Instant invention overcomes the shortcoming displayed in classic method, do not need to specify clusters number in advance, the input sequence of document does not affect cluster result, insensitive to parameters such as similar radial.
Accompanying drawing explanation
Fig. 1 is the Text Clustering Method block diagram based on the conversion of class central compressed;
Fig. 2 is the Text Clustering Method structural drawing based on the conversion of class central compressed;
Fig. 3 is the variation diagram along with initial K value rising KMeans method and class central compressed transform method clustering precision;
Fig. 4 is along with class center similarity radius increases, the variation diagram of DBSCAN method and class central compressed transform method clusters number;
Fig. 5 is KMeans method, the comparison diagram of DBSCAN method and the average clustering precision of class central compressed transform method.
Embodiment
Below in conjunction with drawings and Examples, the present invention is further described.
A kind of Text Clustering Method based on the conversion of class central compressed of the present invention, it fully excavates the potential applications association between text vocabulary, calculates vocabulary center, and compression class center, improves the precision of text cluster.The similarity of compute classes center and text, iteration Abruption and mergence, recombination classes center, until meet certain standard.Potential applications association between described excavation text vocabulary, the tf-idf that utilization improves calculates the similarity between text, in this, as the important indicator weighing the degree of association between text vocabulary.Extract the title of every section of document simultaneously and carry out participle, the similarity of title vocabulary is weighted.
tf new=log(tf)+1
wherein fileNum is the sum of text, and freOccur is the amount of text occurring this word;
Potential applications association between described excavation text vocabulary, excavate synonym phrase, co-occurrence high-frequency phrase (jointly appearing in many sections of documents) improves the computational accuracy of Lexical Similarity, and in this, as initial words clustering center.

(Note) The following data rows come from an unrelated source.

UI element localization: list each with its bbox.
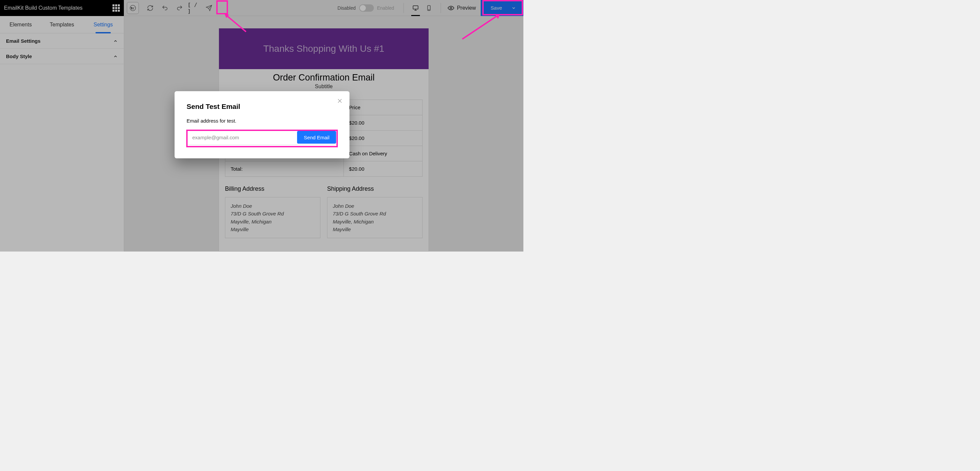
save-button[interactable]: Save — [480, 0, 523, 16]
preview-label: Preview — [457, 5, 476, 11]
apps-grid-icon[interactable] — [113, 4, 120, 12]
email-input-row: Send Email — [186, 129, 337, 145]
mobile-icon — [426, 5, 432, 11]
tab-elements[interactable]: Elements — [0, 16, 41, 33]
enabled-label: Enabled — [377, 5, 394, 11]
send-test-modal: Send Test Email Email address for test. … — [175, 91, 350, 158]
email-hero: Thanks Shopping With Us #1 — [219, 29, 429, 69]
tab-settings[interactable]: Settings — [83, 16, 124, 33]
device-mobile-button[interactable] — [423, 2, 434, 14]
shortcode-label: [ / ] — [188, 2, 201, 14]
shipping-box: John Doe 73/D G South Grove Rd Mayville,… — [327, 197, 423, 238]
preview-button[interactable]: Preview — [443, 0, 480, 16]
accordion-body-style[interactable]: Body Style — [0, 49, 124, 64]
billing-box: John Doe 73/D G South Grove Rd Mayville,… — [225, 197, 320, 238]
chevron-up-icon — [113, 39, 118, 43]
refresh-icon — [147, 5, 154, 11]
redo-button[interactable] — [173, 2, 186, 14]
email-title: Order Confirmation Email — [225, 72, 423, 83]
enable-toggle[interactable] — [359, 4, 374, 12]
sidebar-header: EmailKit Build Custom Templates — [0, 0, 124, 16]
svg-point-4 — [450, 7, 452, 9]
save-label: Save — [491, 5, 502, 11]
device-switcher — [406, 2, 439, 14]
desktop-icon — [412, 5, 419, 11]
wordpress-button[interactable] — [127, 2, 139, 14]
send-test-button[interactable] — [202, 2, 216, 14]
eye-icon — [448, 5, 454, 11]
shipping-title: Shipping Address — [327, 185, 423, 192]
app-title: EmailKit Build Custom Templates — [4, 5, 83, 11]
shipping-column: Shipping Address John Doe 73/D G South G… — [327, 185, 423, 238]
modal-title: Send Test Email — [186, 102, 337, 110]
refresh-button[interactable] — [143, 2, 157, 14]
close-icon — [337, 98, 343, 104]
enable-toggle-group: Disabled Enabled — [337, 4, 394, 12]
billing-column: Billing Address John Doe 73/D G South Gr… — [225, 185, 320, 238]
wordpress-icon — [129, 5, 136, 11]
undo-icon — [162, 5, 168, 11]
modal-close-button[interactable] — [337, 98, 343, 105]
svg-point-3 — [429, 10, 429, 10]
redo-icon — [176, 5, 183, 11]
tab-templates[interactable]: Templates — [41, 16, 83, 33]
chevron-up-icon — [113, 54, 118, 59]
billing-title: Billing Address — [225, 185, 320, 192]
email-subtitle: Subtitle — [225, 83, 423, 89]
test-email-input[interactable] — [187, 130, 296, 145]
sidebar: EmailKit Build Custom Templates Elements… — [0, 0, 124, 252]
shortcode-button[interactable]: [ / ] — [188, 2, 201, 14]
device-desktop-button[interactable] — [410, 2, 421, 14]
modal-label: Email address for test. — [186, 118, 337, 124]
table-row: Total: $20.00 — [225, 161, 423, 177]
svg-rect-1 — [413, 6, 418, 9]
hero-text: Thanks Shopping With Us #1 — [263, 43, 385, 54]
undo-button[interactable] — [158, 2, 172, 14]
accordion-label: Email Settings — [6, 38, 40, 44]
topbar: [ / ] Disabled Enabled Preview Save — [124, 0, 523, 16]
disabled-label: Disabled — [337, 5, 355, 11]
paper-plane-icon — [205, 5, 212, 11]
send-email-button[interactable]: Send Email — [297, 131, 336, 144]
th-price: Price — [344, 100, 422, 115]
chevron-down-icon — [511, 6, 516, 10]
svg-point-0 — [130, 5, 136, 11]
accordion-label: Body Style — [6, 53, 32, 59]
sidebar-tabs: Elements Templates Settings — [0, 16, 124, 34]
accordion-email-settings[interactable]: Email Settings — [0, 34, 124, 49]
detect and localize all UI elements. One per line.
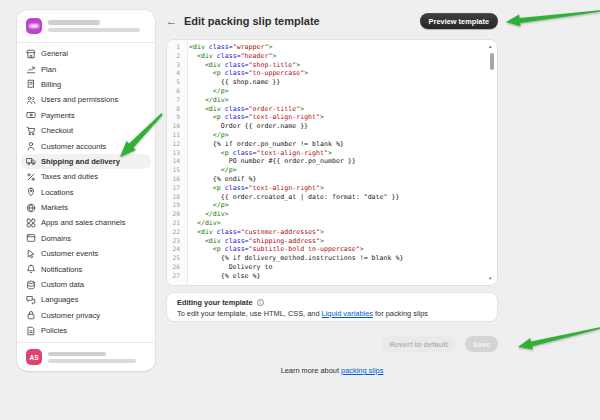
revert-to-default-button[interactable]: Revert to default xyxy=(381,336,455,352)
line-number: 22 xyxy=(167,228,184,237)
sidebar-item-markets[interactable]: Markets xyxy=(21,200,151,215)
code-line[interactable]: 13 <p class="text-align-right"> xyxy=(167,149,487,158)
info-panel-title: Editing your template xyxy=(177,298,253,307)
code-line[interactable]: 21 </div> xyxy=(167,219,487,228)
code-line[interactable]: 14 PO number #{{ order.po_number }} xyxy=(167,157,487,166)
code-line[interactable]: 24 <p class="subtitle-bold to-uppercase"… xyxy=(167,245,487,254)
page-title: Edit packing slip template xyxy=(184,15,320,27)
line-number: 16 xyxy=(167,175,184,184)
code-line[interactable]: 1<div class="wrapper"> xyxy=(167,43,487,52)
sidebar-item-checkout[interactable]: Checkout xyxy=(21,123,151,138)
sidebar-item-plan[interactable]: Plan xyxy=(21,61,151,76)
code-line[interactable]: 6 </p> xyxy=(167,87,487,96)
save-button[interactable]: Save xyxy=(465,336,498,352)
code-content[interactable]: 1<div class="wrapper">2 <div class="head… xyxy=(167,43,487,281)
packing-slips-link[interactable]: packing slips xyxy=(341,366,383,375)
sidebar-item-apps-and-sales-channels[interactable]: Apps and sales channels xyxy=(21,215,151,230)
store-switcher[interactable] xyxy=(17,10,155,43)
line-number: 6 xyxy=(167,87,184,96)
line-number: 9 xyxy=(167,113,184,122)
code-line[interactable]: 20 </div> xyxy=(167,210,487,219)
sidebar-item-payments[interactable]: Payments xyxy=(21,108,151,123)
back-button[interactable]: ← xyxy=(166,16,177,27)
actions-row: Revert to default Save xyxy=(166,336,498,352)
sidebar-item-custom-data[interactable]: Custom data xyxy=(21,277,151,292)
account-avatar: AS xyxy=(26,349,42,365)
liquid-variables-link[interactable]: Liquid variables xyxy=(322,309,373,318)
sidebar-item-general[interactable]: General xyxy=(21,46,151,61)
sidebar-item-customer-accounts[interactable]: Customer accounts xyxy=(21,138,151,153)
receipt-icon xyxy=(26,79,36,89)
code-line[interactable]: 3 <div class="shop-title"> xyxy=(167,61,487,70)
sidebar-item-taxes-and-duties[interactable]: Taxes and duties xyxy=(21,169,151,184)
store-icon xyxy=(26,49,36,59)
info-icon[interactable]: i xyxy=(257,299,264,306)
globe-icon xyxy=(26,203,36,213)
code-line[interactable]: 16 {% endif %} xyxy=(167,175,487,184)
account-name-redacted xyxy=(48,352,106,356)
code-line[interactable]: 22 <div class="customer-addresses"> xyxy=(167,228,487,237)
sidebar-item-locations[interactable]: Locations xyxy=(21,185,151,200)
settings-nav: General Plan Billing Users and permissio… xyxy=(17,43,155,342)
code-line[interactable]: 7 </div> xyxy=(167,96,487,105)
sidebar-item-policies[interactable]: Policies xyxy=(21,323,151,338)
editor-scrollbar[interactable]: ▴ ▾ xyxy=(488,42,496,283)
code-line[interactable]: 23 <div class="shipping-address"> xyxy=(167,237,487,246)
settings-sidebar: General Plan Billing Users and permissio… xyxy=(17,10,155,371)
sidebar-item-billing[interactable]: Billing xyxy=(21,77,151,92)
line-number: 26 xyxy=(167,263,184,272)
code-line[interactable]: 15 </p> xyxy=(167,166,487,175)
scroll-down-icon[interactable]: ▾ xyxy=(489,276,492,281)
code-line[interactable]: 12 {% if order.po_number != blank %} xyxy=(167,140,487,149)
code-line[interactable]: 10 Order {{ order.name }} xyxy=(167,122,487,131)
domain-icon xyxy=(26,233,36,243)
line-number: 4 xyxy=(167,69,184,78)
sidebar-item-languages[interactable]: Languages xyxy=(21,292,151,307)
code-editor[interactable]: 1<div class="wrapper">2 <div class="head… xyxy=(166,39,498,286)
store-avatar xyxy=(26,18,42,34)
line-number: 15 xyxy=(167,166,184,175)
pin-icon xyxy=(26,187,36,197)
sidebar-item-notifications[interactable]: Notifications xyxy=(21,261,151,276)
line-number: 18 xyxy=(167,193,184,202)
sidebar-item-customer-events[interactable]: Customer events xyxy=(21,246,151,261)
code-line[interactable]: 18 {{ order.created_at | date: format: "… xyxy=(167,193,487,202)
sidebar-item-users-and-permissions[interactable]: Users and permissions xyxy=(21,92,151,107)
code-line[interactable]: 25 {% if delivery_method.instructions !=… xyxy=(167,254,487,263)
arrow-to-save-button xyxy=(518,327,600,349)
code-line[interactable]: 4 <p class="to-uppercase"> xyxy=(167,69,487,78)
code-line[interactable]: 27 {% else %} xyxy=(167,272,487,281)
line-number: 24 xyxy=(167,245,184,254)
person-icon xyxy=(26,141,36,151)
code-line[interactable]: 17 <p class="text-align-right"> xyxy=(167,184,487,193)
sidebar-item-domains[interactable]: Domains xyxy=(21,231,151,246)
code-line[interactable]: 9 <p class="text-align-right"> xyxy=(167,113,487,122)
translate-icon xyxy=(26,295,36,305)
code-line[interactable]: 5 {{ shop.name }} xyxy=(167,78,487,87)
scroll-up-icon[interactable]: ▴ xyxy=(489,44,492,49)
cart-icon xyxy=(26,126,36,136)
line-number: 11 xyxy=(167,131,184,140)
line-number: 3 xyxy=(167,61,184,70)
scrollbar-thumb[interactable] xyxy=(490,53,494,70)
store-name-redacted xyxy=(48,20,100,25)
line-number: 2 xyxy=(167,52,184,61)
footer-note: Learn more about packing slips xyxy=(166,366,498,375)
code-line[interactable]: 2 <div class="header"> xyxy=(167,52,487,61)
code-line[interactable]: 8 <div class="order-title"> xyxy=(167,105,487,114)
code-line[interactable]: 11 </p> xyxy=(167,131,487,140)
line-number: 7 xyxy=(167,96,184,105)
line-number: 21 xyxy=(167,219,184,228)
preview-template-button[interactable]: Preview template xyxy=(420,13,498,29)
code-line[interactable]: 19 </p> xyxy=(167,201,487,210)
sidebar-item-shipping-and-delivery[interactable]: Shipping and delivery xyxy=(21,154,151,169)
document-icon xyxy=(26,326,36,336)
line-number: 5 xyxy=(167,78,184,87)
grid-icon xyxy=(26,218,36,228)
users-icon xyxy=(26,95,36,105)
store-avatar-redacted xyxy=(29,24,39,28)
account-switcher[interactable]: AS xyxy=(17,342,155,371)
sidebar-item-customer-privacy[interactable]: Customer privacy xyxy=(21,308,151,323)
line-number: 12 xyxy=(167,140,184,149)
code-line[interactable]: 26 Delivery to xyxy=(167,263,487,272)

Described calculating vocabulary center, utilizes vocabulary to appear at the number of times of same section document, appears at the frequency of different document, and with the word of its nearly justice, the features such as co-occurrence relative words, carry out key words sorting to vocabulary, calculate the immediate vocabulary center of vocabulary.
Described compression class center, more the center id of new term, compresses class center, allows same vocabulary only appear in some high classes similar to it at heart.
Described compute classes center and the similarity of text, the input sequence of randomization text.Similarity is calculated according to the information after cluster centre and Text Pretreatment.To each section of text, calculate the similarity of it and all cluster centres, the cluster centre id selecting similarity maximum is as the class belonging to this text.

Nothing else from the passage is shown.